Il meccanismo successorio non funzionò gran che, ma la divisione in due dell’orbe romano divenne definitiva con i principati di Costantino, che eresse Bisanzio, con il nome di Costantinopoli, a capitale di tutto l’impero (326 d.C.), e di Teodosio I (347-395 d.C.).
Diocleziano tentò così di conciliare l’unità dell’impero con la sua sicurezza militare e la difesa della sua civiltà, della cui sintesi greco-romana le classi dirigenti erano pienamente consapevoli. La polemica storiografica sulla sua responsabilità nella spaccatura tra oriente e occidente mediterraneo si accompagna al riconoscimento della sua lungimiranza nell’aver salvato almeno la metà orientale, impedendo che lo sfacelo militare e politico della Pars Occidentis nel V secolo trascinasse con sé anche la Pars Orientis.
Certamente l’ispirazione fondamentale della riforma dioclezianea era conservatrice: contenere le spinte esterne delle popolazioni barbariche che premevano alle frontiere settentrionali e mantenere forte la coesione civile e religiosa interna, difendendo il culto politeistico degli avi. La diffusione del cristianesimo gli apparve – come ai suoi predecessori – un pericolo, perché divideva la coscienza del cittadino e del soldato romano tra fedeltà alle leggi dello Stato e fedeltà alla parola di Gesù, che non poteva convivere con il sincretismo religioso dell’epoca e il culto alla divinità dell’imperatore. La crudeltà della sua persecuzione derivava da questa convinzione. La nuova religione era penetrata nella stessa corte imperiale, nelle sue coorti di pretoriani, nella sua famiglia.
Il paradosso è che molti dei martiri della sua persecuzione erano suoi conterranei, residenti in Dalmazia, a Roma o in altre città dell’impero. Proprio durante il suo principato un dalmata salì al soglio pontificio, San Gaio (283 – 296 d.C.). A fronteggiarsi nel conflitto che aveva come posta l’avvenire dell’impero e della nuova fede erano due figli della stessa terra, con la stessa tenacia e la stessa convinzione di essere nel giusto. Nello stesso abbigliamento e in molti usi della liturgia dei primi secoli si avverte l’influenza delle comunità dalmate, come nella veste bianca orlata di rosso che i chierici indossano sotto la pianeta: la dalmatica, derivante dai costumi della regione.

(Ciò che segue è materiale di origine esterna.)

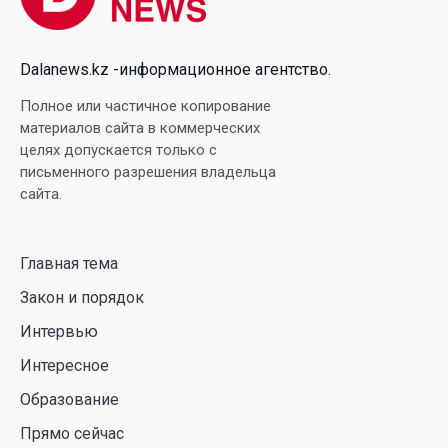
Xiaomi SkyNomad
04 Авг. 2026 18:35
Dalanews.kz -информационное агентство.
В Луну врежется 12-метровый фрагмент ракеты
Полное или частичное копирование
Falcon 9: ученые готовятся к наблюдениям
материалов сайта в коммерческих
целях допускается только с
03 Авг. 2026 15:49
письменного разрешения владельца
сайта.
Димаш Кудайберген выпустил клип с красивой
хореографией на народную песню
Главная тема
31 Июл. 2026 14:11
Закон и порядок
Роботы-доставщики вышли на улицы Астаны
Интервью
31 Июл. 2026 10:58
Интересное
Образование
В области Абай началось строительство
Прямо сейчас
индустриально-экологического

In effetti la predicazione evangelica era apparsa in Dalmazia addirittura in epoca apostolica. Fu lo stesso San Paolo a inviare il discepolo Tito, già fondatore dell’ecclesia cretese, a portare il Vangelo sulla costa dalmata. Ne dà notizia lui stesso nella Seconda Lettera a Timoteo (4, 10). Quale sia stato il successo di questa missione non è documentato. Certo nel III secolo le principali città dalmate erano sedi di vescovi, malgrado la condizione di semiclandestinità dell’organizzazione ecclesiastica.
Durante il suo governo Diocleziano attuò un vasto programma di opere pubbliche in tutto l’impero (terme, acquedotti, strade, ponti): a Treviri, Milano, Antiochia, Sirmio, Cartagine, Tessalonica e soprattutto a Roma e nella sua Salona, nei cui pressi eresse anche il suo palazzo-fortezza sulla riva del mare, che rappresenta uno degli esempi più cospicui e maturi dell’architettura e dell’urbanistica romana. E’ tra le sue mura che si rifugeranno i profughi salonitani all’epoca dell’invasione avaro-slava, fondando la città di Spalato. E fu proprio nel suo palazzo che l’imperatore si ritirò nel 305, deponendo volontariamente la porpora in favore di Galerio.